··· INPUT ···

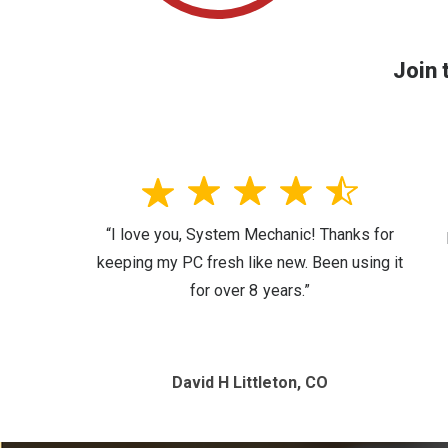
Join 
“I love you, System Mechanic! Thanks for
keeping my PC fresh like new. Been using it
for over 8 years.”
David H Littleton, CO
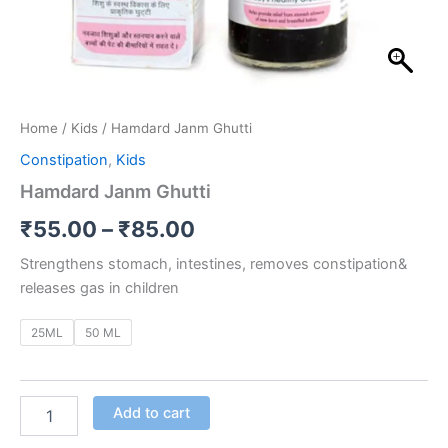
Home
/
Kids
/ Hamdard Janm Ghutti
Constipation
,
Kids
Hamdard Janm Ghutti
₹
55.00
–
₹
85.00
Strengthens stomach, intestines, removes constipation&
releases gas in children
25ML
50 ML
Add to cart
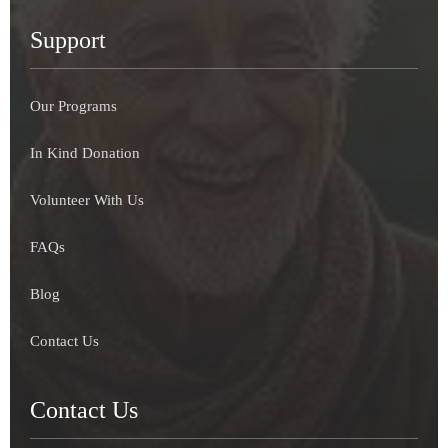
Support
Our Programs
In Kind Donation
Volunteer With Us
FAQs
Blog
Contact Us
Contact Us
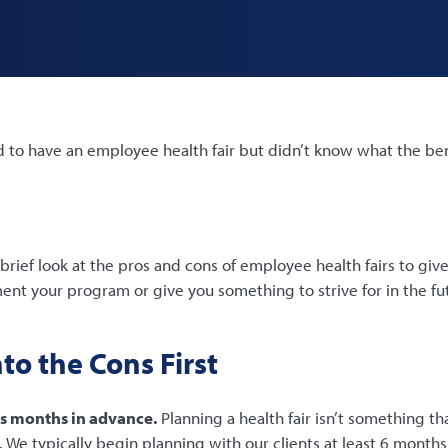
to have an employee health fair but didn’t know what the bene
brief look at the pros and cons of employee health fairs to give
nt your program or give you something to strive for in the fu
nto the Cons First
s months in advance.
Planning a health fair isn’t something th
We typically begin planning with our clients at least 6 months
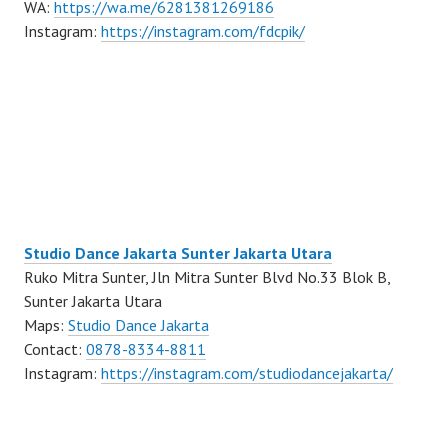
WA:
https://wa.me/6281381269186
Instagram:
https://instagram.com/fdcpik/
Studio Dance Jakarta Sunter Jakarta Utara
Ruko Mitra Sunter, Jln Mitra Sunter Blvd No.33 Blok B,
Sunter Jakarta Utara
Maps:
Studio Dance Jakarta
Contact:
0878-8334-8811
Instagram:
https://instagram.com/studiodancejakarta/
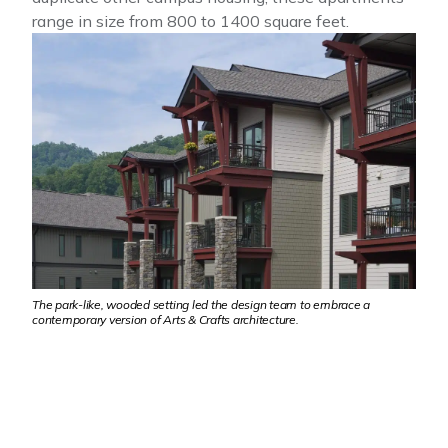
range in size from 800 to 1400 square feet.
The park-like, wooded setting led the design team to embrace a
contemporary version of Arts & Crafts architecture.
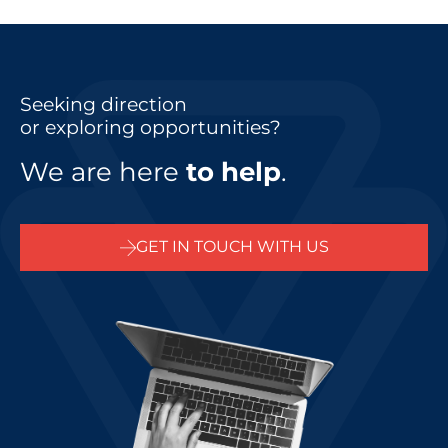
Seeking direction
or exploring opportunities?
We are here
to help
.
GET IN TOUCH WITH US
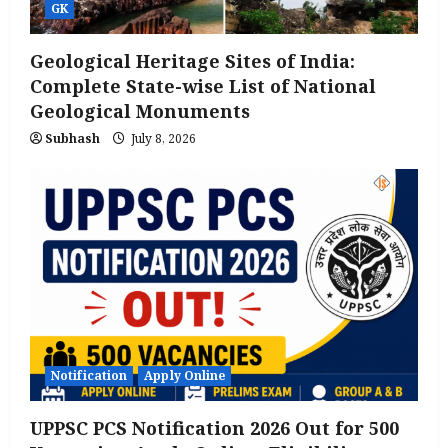
GK
Geological Heritage Sites of India:
Complete State-wise List of National
Geological Monuments
Subhash
July 8, 2026
Notification
Apply Online
UPPSC PCS Notification 2026 Out for 500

···

__INSTRUCTIONS FOR THE TASK__. Retype every entry word for word, but do not carry over the pictures.

__RESPONSE TO THIS TASK__.
Join 
“I love you, System Mechanic! Thanks for
keeping my PC fresh like new. Been using it
for over 8 years.”
David H Littleton, CO
Home
/
Kids
/ Hamdard Janm Ghutti
Constipation
,
Kids
Hamdard Janm Ghutti
₹
55.00
–
₹
85.00
Strengthens stomach, intestines, removes constipation&
releases gas in children
25ML
50 ML
Add to cart
Support
Our Programs
In Kind Donation
Volunteer With Us
FAQs
Blog
Contact Us
Contact Us
to have an employee health fair but didn’t know what the bene
brief look at the pros and cons of employee health fairs to give
nt your program or give you something to strive for in the fu
nto the Cons First
s months in advance.
Planning a health fair isn’t something th
We typically begin planning with our clients at least 6 months
WA:
https://wa.me/6281381269186
Instagram:
https://instagram.com/fdcpik/
Studio Dance Jakarta Sunter Jakarta Utara
Ruko Mitra Sunter, Jln Mitra Sunter Blvd No.33 Blok B,
Sunter Jakarta Utara
Maps:
Studio Dance Jakarta
Contact:
0878-8334-8811
Instagram:
https://instagram.com/studiodancejakarta/
range in size from 800 to 1400 square feet.
The park-like, wooded setting led the design team to embrace a
contemporary version of Arts & Crafts architecture.
Seeking direction
or exploring opportunities?
We are here
to help
.
GET IN TOUCH WITH US
GK
Geological Heritage Sites of India:
Complete State-wise List of National
Geological Monuments
Subhash
July 8, 2026
Notification
Apply Online
UPPSC PCS Notification 2026 Out for 500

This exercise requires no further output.